## Assignment:
Set down exactly the stretch of lines below that opens at the line containing "выдерживала условия на участке." and continues through the last line of the entries, and nothing else.

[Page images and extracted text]
[Start of Attachment]

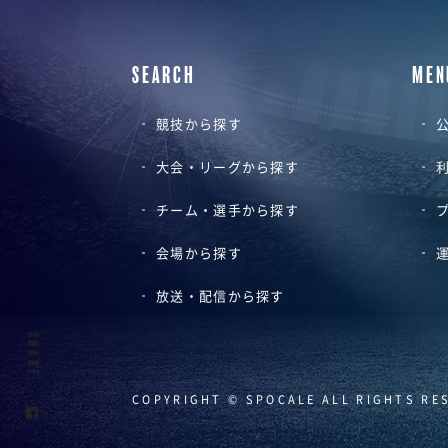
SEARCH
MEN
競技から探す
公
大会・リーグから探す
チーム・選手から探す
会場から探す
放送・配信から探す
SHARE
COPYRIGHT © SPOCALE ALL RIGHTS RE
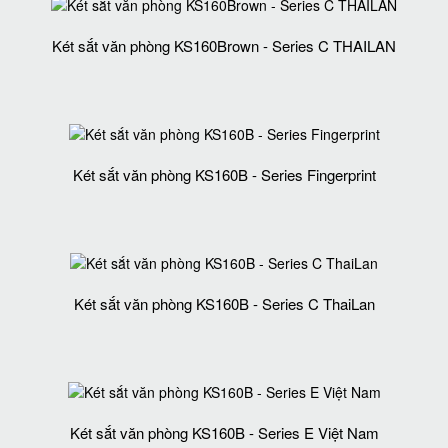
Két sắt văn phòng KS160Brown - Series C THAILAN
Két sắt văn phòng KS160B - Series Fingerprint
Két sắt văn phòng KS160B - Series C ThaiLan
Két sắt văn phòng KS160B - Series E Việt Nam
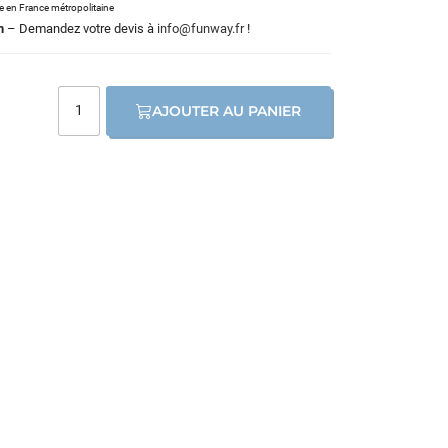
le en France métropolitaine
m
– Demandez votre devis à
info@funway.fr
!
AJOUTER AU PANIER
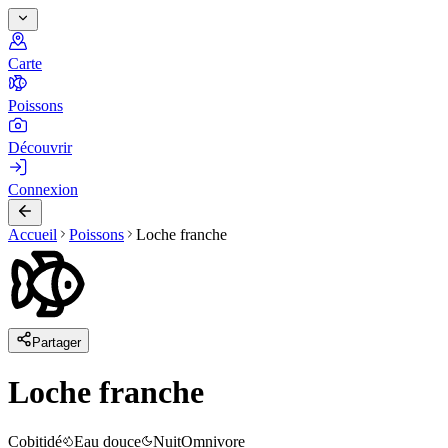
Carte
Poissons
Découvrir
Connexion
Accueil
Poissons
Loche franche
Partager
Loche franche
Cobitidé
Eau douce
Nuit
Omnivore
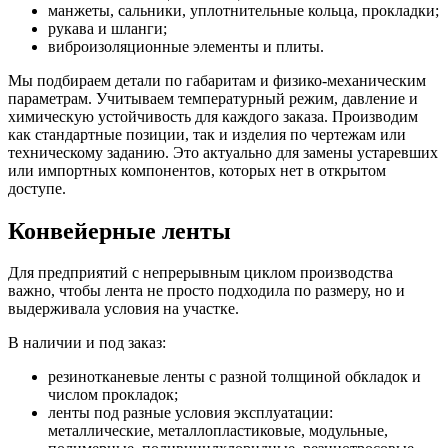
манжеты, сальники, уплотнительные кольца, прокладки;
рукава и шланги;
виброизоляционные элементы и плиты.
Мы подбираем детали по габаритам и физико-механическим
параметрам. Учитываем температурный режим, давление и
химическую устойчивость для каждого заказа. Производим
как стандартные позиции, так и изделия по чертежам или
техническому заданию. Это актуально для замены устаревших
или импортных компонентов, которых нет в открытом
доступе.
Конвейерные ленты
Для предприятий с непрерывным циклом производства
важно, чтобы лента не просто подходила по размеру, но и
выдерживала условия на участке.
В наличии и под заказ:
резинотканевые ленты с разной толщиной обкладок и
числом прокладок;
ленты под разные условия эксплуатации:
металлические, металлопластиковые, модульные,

[End of Attachment]

## Response below:
выдерживала условия на участке.
В наличии и под заказ:
резинотканевые ленты с разной толщиной обкладок и
числом прокладок;
ленты под разные условия эксплуатации:
металлические, металлопластиковые, модульные,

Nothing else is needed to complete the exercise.